A lo lejos, desde la mesa más distante, sin el típico “Borsalino” que hicieran famosos mis héroes del Chicago años 20, un rostro, nada parecido al de caracortada, el famoso gánster, pidió una taza grande de café… con hielo. Al más puro estilo de Al Pacino, con la mirada aviesa del perro de Los Simpson, mas por hacerse el interesante que por vigilar la presencia de la autoridad, el camarero se acercó a la mesa, y aproximándose al oído del cliente, preguntó si lo de siempre. La mirada cómplice y sonriente confirmó las sospechas, y en menos de un minuto, una enorme taza reposaba su culo en la mesa.

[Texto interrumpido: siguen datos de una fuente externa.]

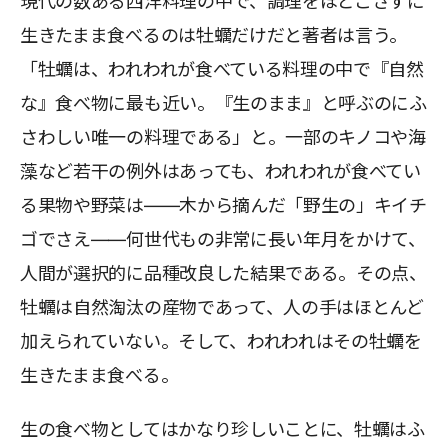
現代の数ある西洋料理の中で、調理をほどこさずに
生きたまま食べるのは牡蠣だけだと著者は言う。
「牡蠣は、われわれが食べている料理の中で『自然
な』食べ物に最も近い。『生のまま』と呼ぶのにふ
さわしい唯一の料理である」と。一部のキノコや海
藻など若干の例外はあっても、われわれが食べてい
る果物や野菜は――木から摘んだ「野生の」キイチ
ゴでさえ――何世代もの非常に長い年月をかけて、
人間が選択的に品種改良した結果である。その点、
牡蠣は自然淘汰の産物であって、人の手はほとんど
加えられていない。そして、われわれはその牡蠣を
生きたまま食べる。
生の食べ物としてはかなり珍しいことに、牡蠣はふ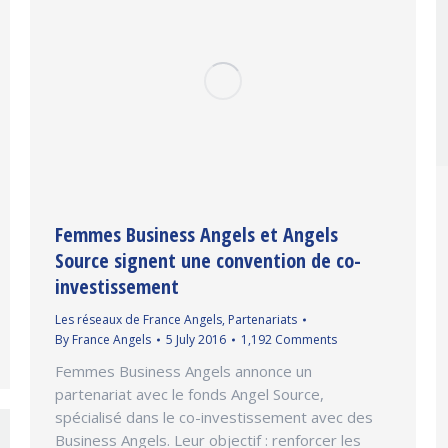
Femmes Business Angels et Angels
Source signent une convention de co-
investissement
Les réseaux de France Angels
,
Partenariats
By
France Angels
5 July 2016
1,192 Comments
Femmes Business Angels annonce un
partenariat avec le fonds Angel Source,
spécialisé dans le co-investissement avec des
Business Angels. Leur objectif : renforcer les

Tras el primer sorbo, los demás secuaces confirmaron la opción, y cuando apenas habían dado las seis y media de la tarde, cinco tazas, a la cola, de café Dominicano se hacían las protagonistas de la tarde, junto a un buen café de malta, que sin hielo, hacía compañía a un enorme vaso de agua marca Gingriffi con limón.
Todo ello demostraba que en España; Quevedo, Cervantes o Calderón estaban siempre presentes, porque en menos de cinco minutos el ingenio español, fiel heredero de los esos grandes pícaros de la edad de oro, y la permisividad gubernamental de mantenerse abiertos, pero sin servir alcohol, no eran obstáculo para una sociedad como la nuestra.
Mi querida España, esta España mía, esta España nuestra, la de largas siestas y vivir traviesa… dónde están tus ojos, donde están tus manos… ¿Dónde tu cabeza…?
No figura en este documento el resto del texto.